What is the pH of a 0.01M solution of arginine that has a net charge of -.65?
5 years later and almost to the day
To find the pH of a solution of arginine, we need to consider the dissociation of the amino acid in water. Arginine is a zwitterion, which means it has both a positive and a negative charge.
The net charge of -0.65 suggests that the arginine is predominantly in its deprotonated form (negative charge). This means that the carboxyl group (-COOH) is deprotonated (charged -1) and the amino group (-NH2) is protonated (neutral). The pH of the solution can be calculated based on the pKa values of these groups.
Arginine has three pKa values: pKa1 = 2.18, pKa2 = 9.04, and pKa3 = 12.48. The pKa1 corresponds to the deprotonation of the carboxyl group, pKa2 to the deprotonation of the α-amino group, and pKa3 to the deprotonation of the guanidino group.
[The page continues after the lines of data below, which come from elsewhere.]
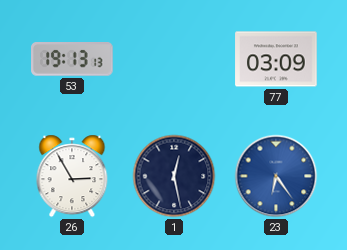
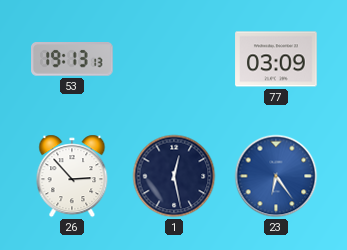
26: 2:55 -> 2:53
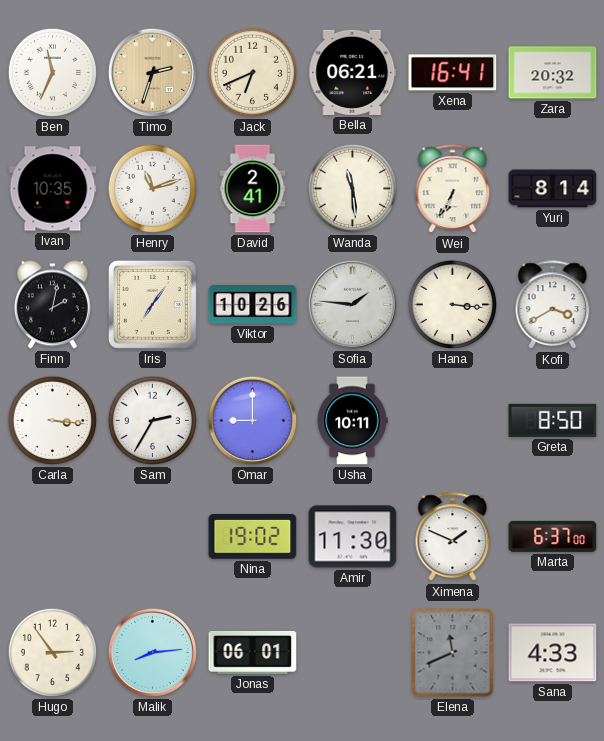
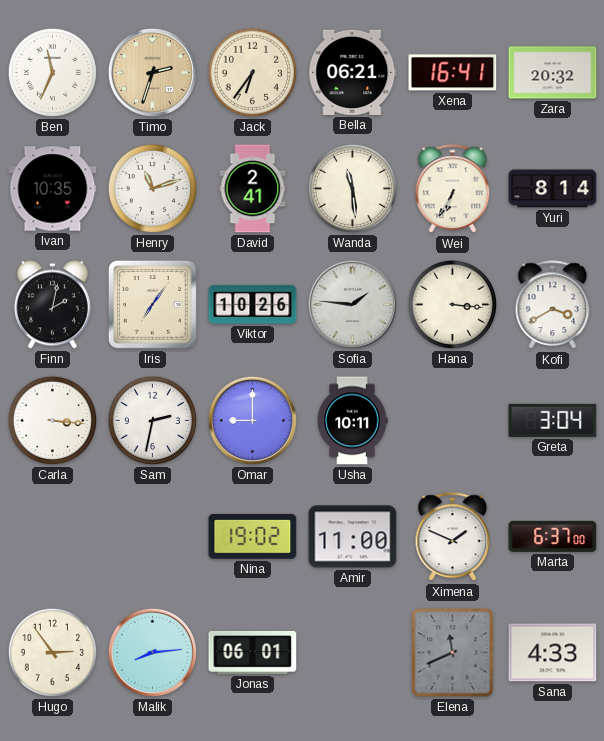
Jack: 6:41 -> 6:36
Sam: 2:35 -> 2:32
Greta: 8:50 -> 3:04
Amir: 11:30 -> 11:00
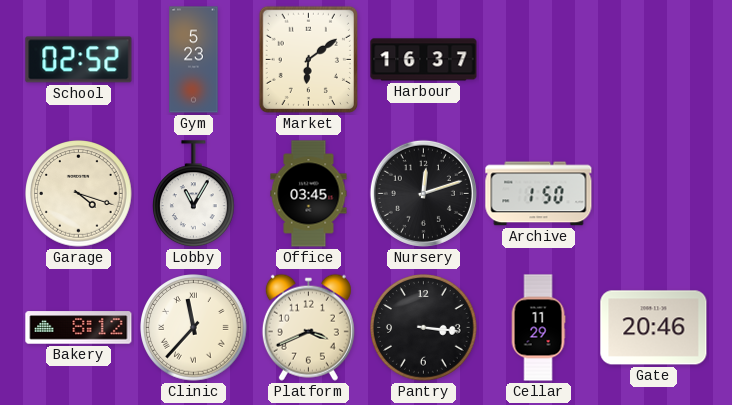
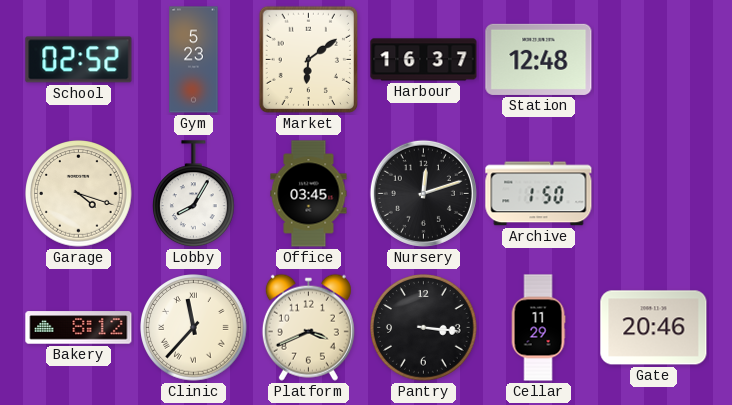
Station: none -> 12:48
Lobby: 11:05 -> 8:05
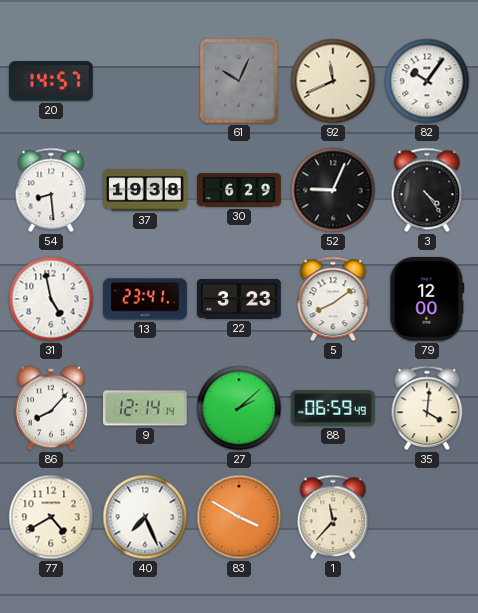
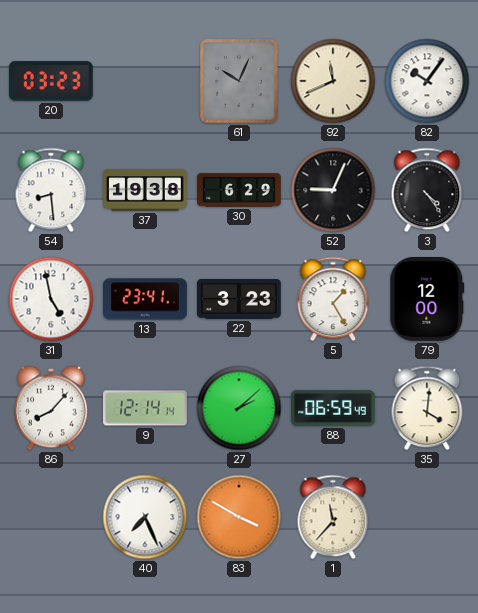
20: 14:57 -> 03:23
5: 8:09 -> 1:25
77: 4:40 -> none
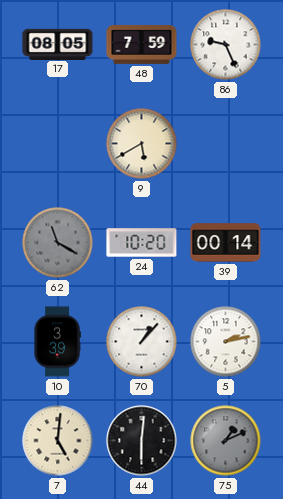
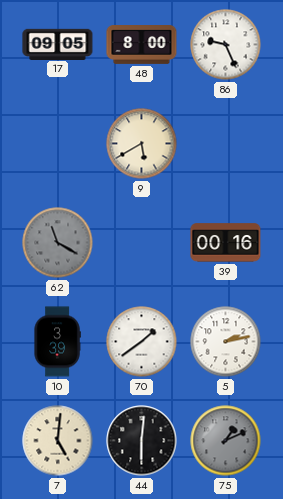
17: 08:05 -> 09:05
48: 7:59 -> 8:00
24: 10:20 -> none
39: 00:14 -> 00:16
70: 1:07 -> 1:39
Since the net charge is closest to zero when the carboxyl group is negatively charged and the α-amino group is neutral, we can assume that these two groups are mostly in their respective deprotonated and protonated forms.
To calculate the pH, we can consider the equilibrium between the deprotonated and protonated forms of the carboxyl group:
pH = pKa1 + log([A-]/[HA])
Where [A-] is the concentration of the deprotonated form (carboxylate) and [HA] is the concentration of the protonated form (carboxylic acid). For a 0.01 M solution of arginine, we can assume that the concentration of the deprotonated form is equal to the concentration of arginine itself, and the concentration of the protonated form is negligible.
Therefore, the pH of the solution can be approximated as:
pH ≈ pKa1 + log(0.01/0)
Since the concentration of the protonated form ([HA]) is negligible, log(0) is undefined. Thus, the pH of the 0.01 M arginine solution with a net charge of -0.65 cannot be accurately determined based on the given information.